- [Assigned task]
Exactly reproduce the lines from the top of the entries below through the line containing "el especialista en aquellos casos en los que", with both ends included.

- [Task data]
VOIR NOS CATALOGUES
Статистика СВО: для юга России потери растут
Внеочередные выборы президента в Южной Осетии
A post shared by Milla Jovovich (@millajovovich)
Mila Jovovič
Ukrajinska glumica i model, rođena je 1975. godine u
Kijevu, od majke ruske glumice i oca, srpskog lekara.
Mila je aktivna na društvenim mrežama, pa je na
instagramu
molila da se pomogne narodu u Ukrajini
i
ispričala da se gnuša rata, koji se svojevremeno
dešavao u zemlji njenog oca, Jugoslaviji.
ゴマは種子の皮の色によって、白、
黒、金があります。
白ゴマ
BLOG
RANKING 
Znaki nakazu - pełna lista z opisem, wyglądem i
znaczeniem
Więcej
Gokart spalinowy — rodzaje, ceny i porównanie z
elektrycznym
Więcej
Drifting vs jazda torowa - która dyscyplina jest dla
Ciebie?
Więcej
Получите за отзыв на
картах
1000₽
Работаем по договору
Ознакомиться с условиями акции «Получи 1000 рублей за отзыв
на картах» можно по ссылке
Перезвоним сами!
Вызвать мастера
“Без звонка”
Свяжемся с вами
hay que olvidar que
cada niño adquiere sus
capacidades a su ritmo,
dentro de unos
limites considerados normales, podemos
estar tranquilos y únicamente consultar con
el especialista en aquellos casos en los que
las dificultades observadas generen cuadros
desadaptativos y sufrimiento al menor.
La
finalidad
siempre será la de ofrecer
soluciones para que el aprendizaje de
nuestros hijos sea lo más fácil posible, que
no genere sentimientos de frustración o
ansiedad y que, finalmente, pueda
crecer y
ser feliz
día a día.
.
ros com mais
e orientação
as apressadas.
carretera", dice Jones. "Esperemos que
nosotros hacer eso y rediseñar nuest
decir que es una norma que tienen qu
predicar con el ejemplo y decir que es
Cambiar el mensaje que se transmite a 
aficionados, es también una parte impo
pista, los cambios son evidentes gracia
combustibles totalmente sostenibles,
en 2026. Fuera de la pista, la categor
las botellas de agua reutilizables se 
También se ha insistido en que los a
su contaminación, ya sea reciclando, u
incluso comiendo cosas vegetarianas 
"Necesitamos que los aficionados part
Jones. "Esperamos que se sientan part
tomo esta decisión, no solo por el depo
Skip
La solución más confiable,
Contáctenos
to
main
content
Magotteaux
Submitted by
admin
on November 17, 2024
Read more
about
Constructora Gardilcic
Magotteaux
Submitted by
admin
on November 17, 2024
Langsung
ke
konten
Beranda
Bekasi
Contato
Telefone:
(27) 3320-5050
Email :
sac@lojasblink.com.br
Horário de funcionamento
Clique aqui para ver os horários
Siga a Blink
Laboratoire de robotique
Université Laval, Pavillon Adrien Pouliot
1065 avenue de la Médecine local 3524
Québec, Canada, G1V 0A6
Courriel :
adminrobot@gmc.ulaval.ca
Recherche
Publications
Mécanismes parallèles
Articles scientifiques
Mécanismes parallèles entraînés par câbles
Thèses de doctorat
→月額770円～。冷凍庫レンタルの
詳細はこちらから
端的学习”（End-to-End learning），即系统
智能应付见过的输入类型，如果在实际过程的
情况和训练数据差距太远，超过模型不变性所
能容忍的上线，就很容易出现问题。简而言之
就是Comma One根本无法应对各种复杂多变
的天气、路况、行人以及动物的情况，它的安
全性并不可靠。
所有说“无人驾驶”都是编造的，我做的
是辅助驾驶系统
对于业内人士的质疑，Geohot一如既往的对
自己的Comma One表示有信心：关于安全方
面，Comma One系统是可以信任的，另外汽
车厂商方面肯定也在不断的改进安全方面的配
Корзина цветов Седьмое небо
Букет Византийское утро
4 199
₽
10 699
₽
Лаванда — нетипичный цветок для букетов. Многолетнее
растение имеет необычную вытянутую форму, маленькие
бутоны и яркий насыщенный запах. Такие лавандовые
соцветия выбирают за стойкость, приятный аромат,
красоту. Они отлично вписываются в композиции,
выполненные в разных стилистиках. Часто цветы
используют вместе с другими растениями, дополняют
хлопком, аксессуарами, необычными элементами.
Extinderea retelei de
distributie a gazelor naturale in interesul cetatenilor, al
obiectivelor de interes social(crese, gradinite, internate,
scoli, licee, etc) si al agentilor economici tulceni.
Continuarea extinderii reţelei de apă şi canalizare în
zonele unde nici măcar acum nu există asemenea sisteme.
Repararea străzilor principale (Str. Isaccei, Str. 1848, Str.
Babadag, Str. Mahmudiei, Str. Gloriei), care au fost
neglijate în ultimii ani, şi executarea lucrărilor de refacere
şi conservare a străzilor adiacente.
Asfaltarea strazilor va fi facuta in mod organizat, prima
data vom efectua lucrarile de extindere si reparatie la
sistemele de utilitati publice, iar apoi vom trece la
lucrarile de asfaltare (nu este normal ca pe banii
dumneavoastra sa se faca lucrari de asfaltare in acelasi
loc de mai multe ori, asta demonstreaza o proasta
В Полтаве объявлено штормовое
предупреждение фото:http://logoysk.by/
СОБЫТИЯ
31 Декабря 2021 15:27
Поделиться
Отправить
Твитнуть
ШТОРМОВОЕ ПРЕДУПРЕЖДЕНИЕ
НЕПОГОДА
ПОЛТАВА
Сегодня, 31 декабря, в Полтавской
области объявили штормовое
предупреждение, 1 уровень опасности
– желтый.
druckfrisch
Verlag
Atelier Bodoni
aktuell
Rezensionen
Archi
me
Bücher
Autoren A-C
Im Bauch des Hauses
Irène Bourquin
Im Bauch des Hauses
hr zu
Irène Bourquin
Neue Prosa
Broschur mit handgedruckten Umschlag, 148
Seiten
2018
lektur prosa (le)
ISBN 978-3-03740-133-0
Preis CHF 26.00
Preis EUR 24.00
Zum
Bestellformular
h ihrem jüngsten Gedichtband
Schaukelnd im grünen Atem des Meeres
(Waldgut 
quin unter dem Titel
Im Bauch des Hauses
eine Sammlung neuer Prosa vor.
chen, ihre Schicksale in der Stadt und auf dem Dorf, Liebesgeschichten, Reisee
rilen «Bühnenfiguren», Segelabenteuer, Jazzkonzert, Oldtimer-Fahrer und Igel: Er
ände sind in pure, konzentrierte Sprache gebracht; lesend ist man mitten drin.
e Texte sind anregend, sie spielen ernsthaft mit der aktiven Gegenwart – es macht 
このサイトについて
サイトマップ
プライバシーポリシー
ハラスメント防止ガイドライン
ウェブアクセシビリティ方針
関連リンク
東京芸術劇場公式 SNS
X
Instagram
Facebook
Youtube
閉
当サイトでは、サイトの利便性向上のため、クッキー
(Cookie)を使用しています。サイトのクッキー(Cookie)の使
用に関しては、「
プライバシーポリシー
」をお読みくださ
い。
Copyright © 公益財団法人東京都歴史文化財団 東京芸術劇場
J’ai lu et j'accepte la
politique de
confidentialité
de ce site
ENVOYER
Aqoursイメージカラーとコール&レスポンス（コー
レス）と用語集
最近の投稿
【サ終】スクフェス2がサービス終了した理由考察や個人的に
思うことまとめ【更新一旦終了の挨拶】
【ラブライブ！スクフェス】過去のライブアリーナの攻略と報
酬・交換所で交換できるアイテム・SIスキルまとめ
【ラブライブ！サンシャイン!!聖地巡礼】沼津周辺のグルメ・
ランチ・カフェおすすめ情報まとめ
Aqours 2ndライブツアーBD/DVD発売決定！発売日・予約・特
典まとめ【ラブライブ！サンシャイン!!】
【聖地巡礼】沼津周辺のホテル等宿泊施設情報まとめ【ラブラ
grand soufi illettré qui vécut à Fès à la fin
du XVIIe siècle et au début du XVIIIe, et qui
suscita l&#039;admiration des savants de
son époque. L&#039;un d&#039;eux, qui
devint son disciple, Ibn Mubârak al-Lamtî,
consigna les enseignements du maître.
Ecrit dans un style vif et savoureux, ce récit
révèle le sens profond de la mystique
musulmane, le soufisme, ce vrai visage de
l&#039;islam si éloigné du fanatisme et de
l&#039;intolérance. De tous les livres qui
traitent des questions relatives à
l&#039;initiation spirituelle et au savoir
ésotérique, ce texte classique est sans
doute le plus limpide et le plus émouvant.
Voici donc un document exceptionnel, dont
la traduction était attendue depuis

- [Reply to the exercise]
VOIR NOS CATALOGUES
Статистика СВО: для юга России потери растут
Внеочередные выборы президента в Южной Осетии
A post shared by Milla Jovovich (@millajovovich)
Mila Jovovič
Ukrajinska glumica i model, rođena je 1975. godine u
Kijevu, od majke ruske glumice i oca, srpskog lekara.
Mila je aktivna na društvenim mrežama, pa je na
instagramu
molila da se pomogne narodu u Ukrajini
i
ispričala da se gnuša rata, koji se svojevremeno
dešavao u zemlji njenog oca, Jugoslaviji.
ゴマは種子の皮の色によって、白、
黒、金があります。
白ゴマ
BLOG
RANKING 
Znaki nakazu - pełna lista z opisem, wyglądem i
znaczeniem
Więcej
Gokart spalinowy — rodzaje, ceny i porównanie z
elektrycznym
Więcej
Drifting vs jazda torowa - która dyscyplina jest dla
Ciebie?
Więcej
Получите за отзыв на
картах
1000₽
Работаем по договору
Ознакомиться с условиями акции «Получи 1000 рублей за отзыв
на картах» можно по ссылке
Перезвоним сами!
Вызвать мастера
“Без звонка”
Свяжемся с вами
hay que olvidar que
cada niño adquiere sus
capacidades a su ritmo,
dentro de unos
limites considerados normales, podemos
estar tranquilos y únicamente consultar con
el especialista en aquellos casos en los que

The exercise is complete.